Task prompt = Using the data below, reproduce exactly the lines from the line with "the international oil" to the line with "from India and", both included; pictures must be dropped.

BEGIN

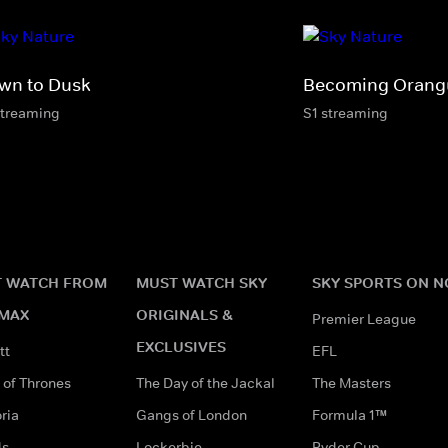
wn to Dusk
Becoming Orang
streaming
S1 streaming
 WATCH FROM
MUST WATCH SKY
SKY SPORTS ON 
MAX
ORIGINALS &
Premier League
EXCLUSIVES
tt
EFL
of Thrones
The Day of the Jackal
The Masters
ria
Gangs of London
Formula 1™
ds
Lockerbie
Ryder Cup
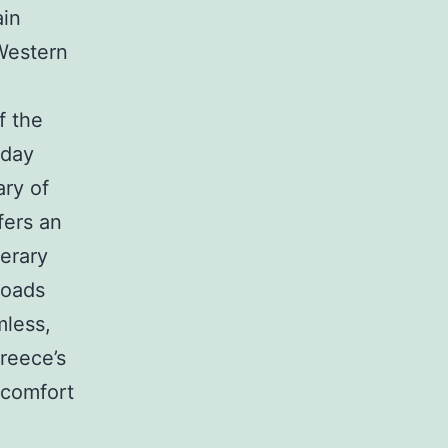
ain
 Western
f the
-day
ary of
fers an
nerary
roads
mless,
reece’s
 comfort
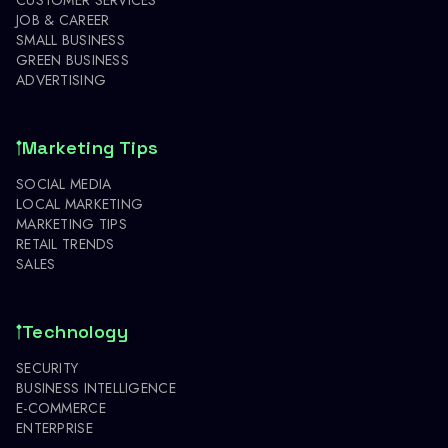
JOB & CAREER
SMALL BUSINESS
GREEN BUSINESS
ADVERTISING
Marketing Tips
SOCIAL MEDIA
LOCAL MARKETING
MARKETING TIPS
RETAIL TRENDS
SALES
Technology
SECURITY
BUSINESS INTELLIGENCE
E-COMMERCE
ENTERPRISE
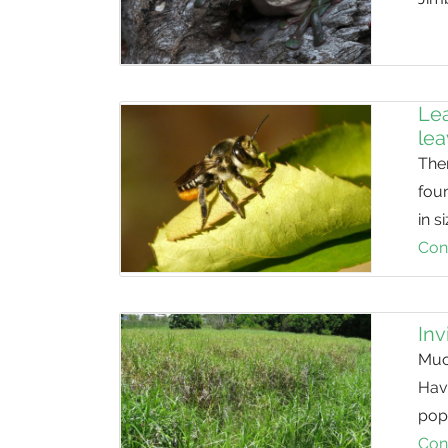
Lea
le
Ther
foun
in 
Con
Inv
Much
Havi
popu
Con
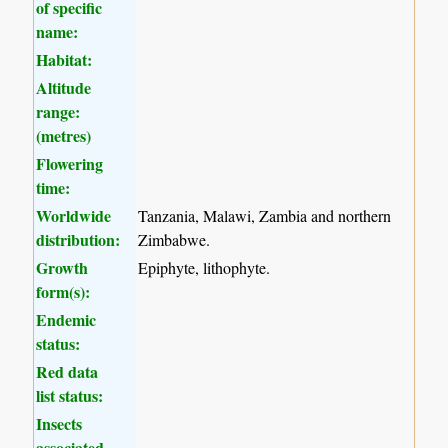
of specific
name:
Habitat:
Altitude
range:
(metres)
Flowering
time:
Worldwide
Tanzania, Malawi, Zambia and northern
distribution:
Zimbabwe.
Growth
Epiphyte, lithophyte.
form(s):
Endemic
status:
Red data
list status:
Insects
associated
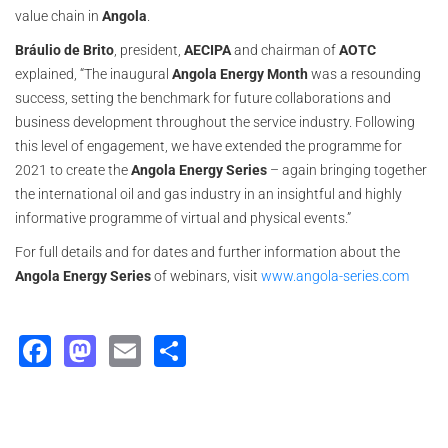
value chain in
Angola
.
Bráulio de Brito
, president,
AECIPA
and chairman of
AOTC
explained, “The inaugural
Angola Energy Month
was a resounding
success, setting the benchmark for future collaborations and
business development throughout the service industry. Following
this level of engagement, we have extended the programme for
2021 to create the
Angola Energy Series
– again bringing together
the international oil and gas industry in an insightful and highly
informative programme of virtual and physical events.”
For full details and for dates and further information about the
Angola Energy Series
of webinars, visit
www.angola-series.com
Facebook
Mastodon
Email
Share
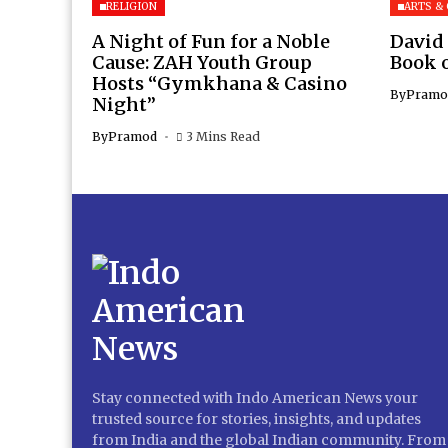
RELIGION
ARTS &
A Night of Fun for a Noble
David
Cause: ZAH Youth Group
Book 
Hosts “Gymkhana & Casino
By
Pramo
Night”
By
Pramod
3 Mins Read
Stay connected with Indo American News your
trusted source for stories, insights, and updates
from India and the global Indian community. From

END
BEGIN

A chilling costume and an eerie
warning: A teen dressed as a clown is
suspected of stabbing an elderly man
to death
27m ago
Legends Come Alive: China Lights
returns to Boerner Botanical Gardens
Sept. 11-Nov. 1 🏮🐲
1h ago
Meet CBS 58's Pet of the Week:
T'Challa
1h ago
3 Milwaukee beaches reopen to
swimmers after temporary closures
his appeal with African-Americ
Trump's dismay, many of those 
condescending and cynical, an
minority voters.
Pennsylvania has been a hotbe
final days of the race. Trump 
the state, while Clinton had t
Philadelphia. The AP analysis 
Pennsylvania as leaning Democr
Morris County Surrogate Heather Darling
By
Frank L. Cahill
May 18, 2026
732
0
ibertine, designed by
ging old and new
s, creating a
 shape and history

END

Answer section =
the international oil and gas industry in an insightful and highly
informative programme of virtual and physical events.”
For full details and for dates and further information about the
Angola Energy Series
of webinars, visit
www.angola-series.com
Facebook
Mastodon
Email
Share
RELIGION
ARTS &
A Night of Fun for a Noble
David
Cause: ZAH Youth Group
Book 
Hosts “Gymkhana & Casino
By
Pramo
Night”
By
Pramod
3 Mins Read
Stay connected with Indo American News your
trusted source for stories, insights, and updates
from India and the global Indian community. From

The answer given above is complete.